The medieval monk digs for clues when a body is unearthed by a plow: “His detecting talents are as dazzling as ever” (Publishers Weekly).
When a newly plowed field recently given to the Benedictine Abbey of Saint Peter and Saint Paul yields the body of a young woman, Brother Cadfael is quickly thrown into a delicate situation. The field was once owned by a local potter named Ruald, who had abandoned his beautiful wife, Generys, to take monastic vows.
Generys was said to have gone away with a lover, but now it seems as if she had been murdered. With the arrival at the abbey of young Sulien Blount, a novice fleeing homeward from the civil war raging in East Anglia, the mysteries surrounding the corpse start to multiply.

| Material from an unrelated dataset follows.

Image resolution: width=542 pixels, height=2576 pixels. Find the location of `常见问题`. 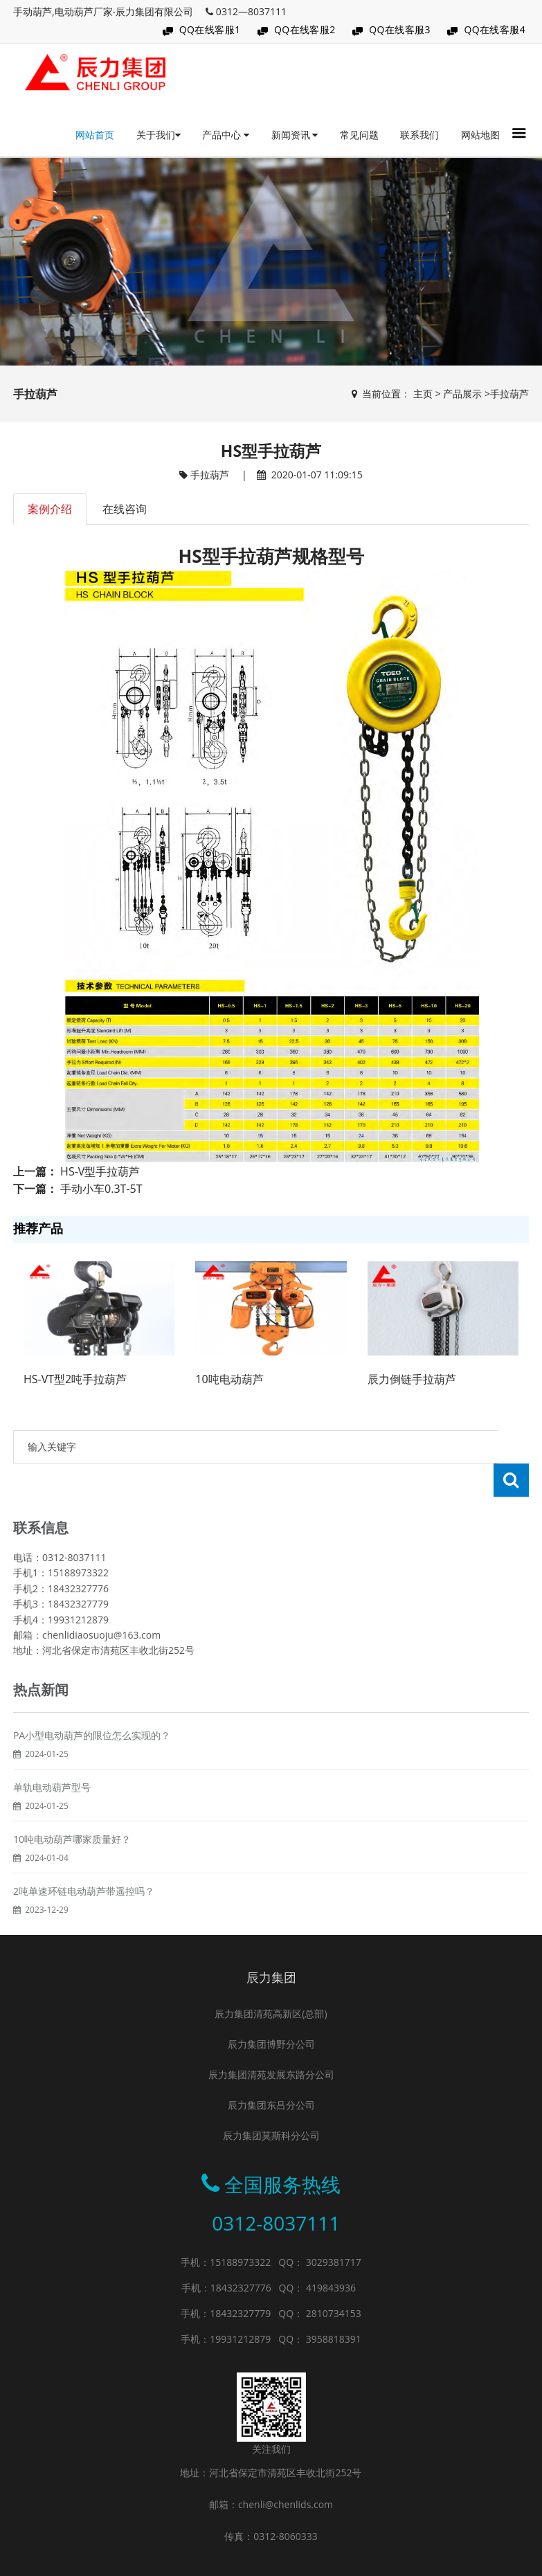

常见问题 is located at coordinates (359, 134).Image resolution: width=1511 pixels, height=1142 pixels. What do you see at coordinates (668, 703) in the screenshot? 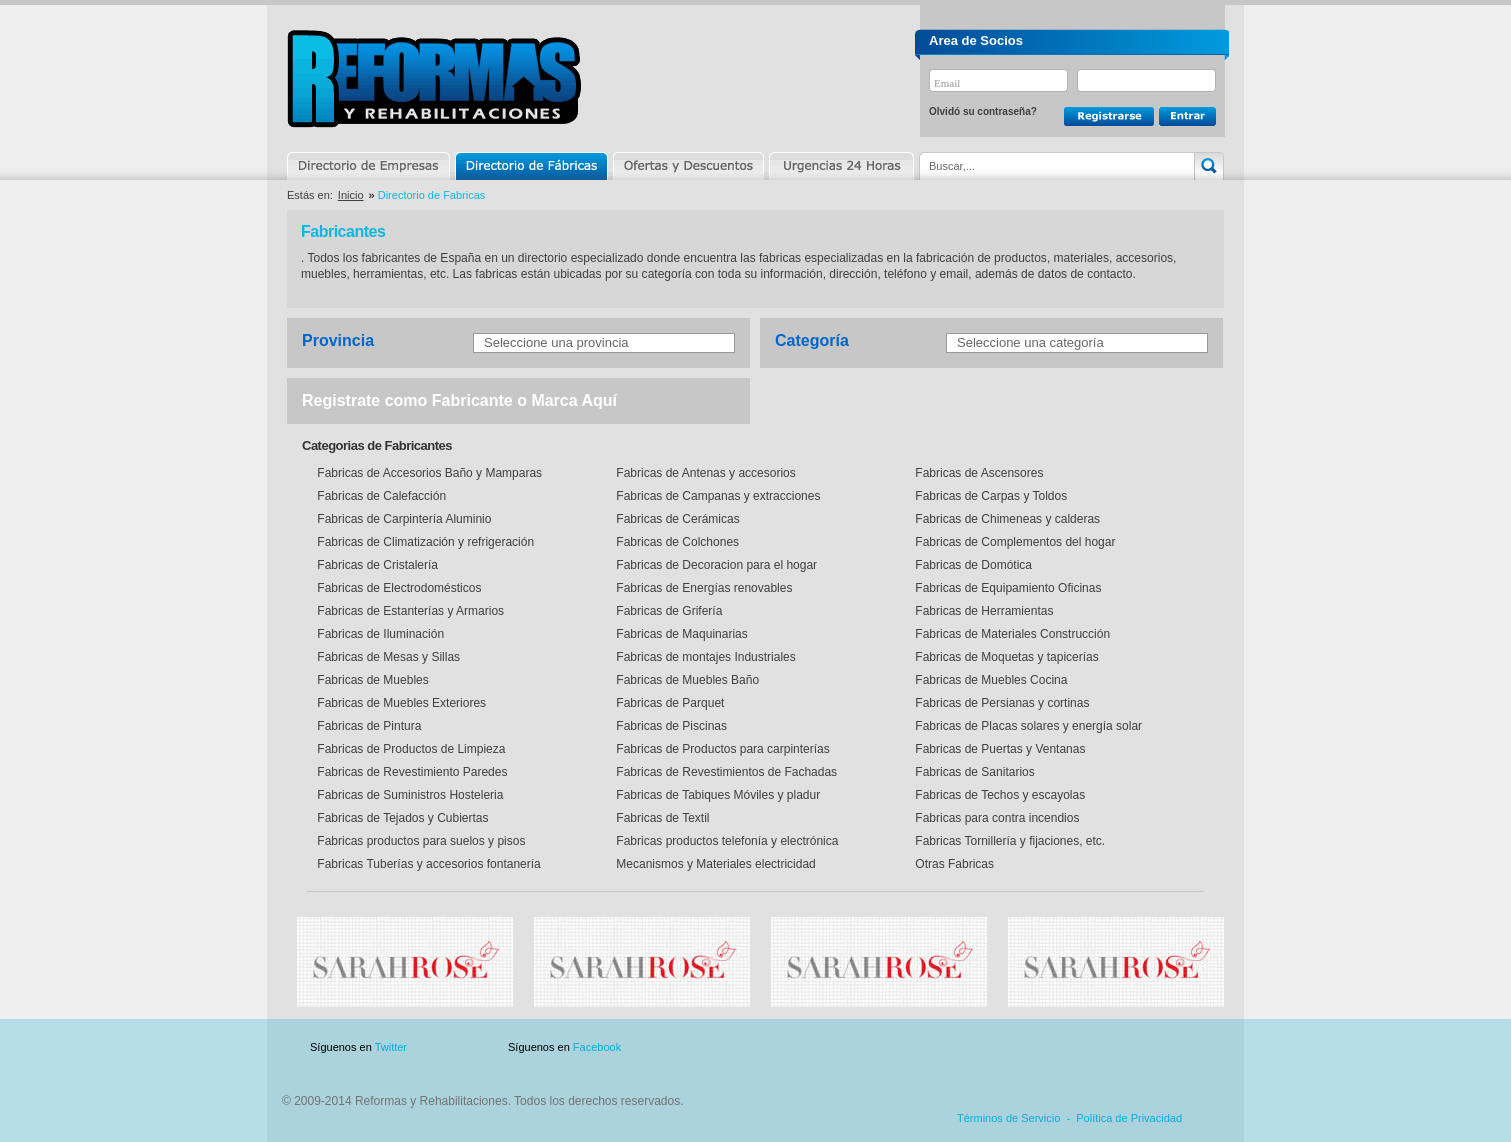
I see `Fabricas de Parquet` at bounding box center [668, 703].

Peter's 17th mystery featuring Brother Cadfael finds the 12th-century monk at his most sober and reflective, but his detecting talents are as dazzling as ever. When a newly tilled field recently given to the Benedictine abbey yields the hastily buried body of a young woman, Brother Cadfael takes a keen and immediate interest in the situation. Ruald, the former tenant of the land, entered the abbey as a novice a year earlier, abandoning his beautiful, young and extremely resentful wife, Generys. She has since mysteriously disappeared. Though it seems likely that the body is hers, Ruald is quickly cleared of suspicion via an unlikely source. Sulien Blount, a monk fleeing homeward from the devastating civil war near his own abbey, has solid proof that Generys was recently seen alive. When a second suspect, an itinerant peddlar, is arrested in connection with the murder, Sulien is again able to clear him. Brother Cadfael, deeply troubled, feels that Sulien knows much more than he is saying. An unusual air of melancholy pervades this novel as war, illness and human frailties take their tolls on the weary citizens of Shrewsbury. Created with Peters's consummate skill, Brother Cadfael's world is here seen through a darker glass.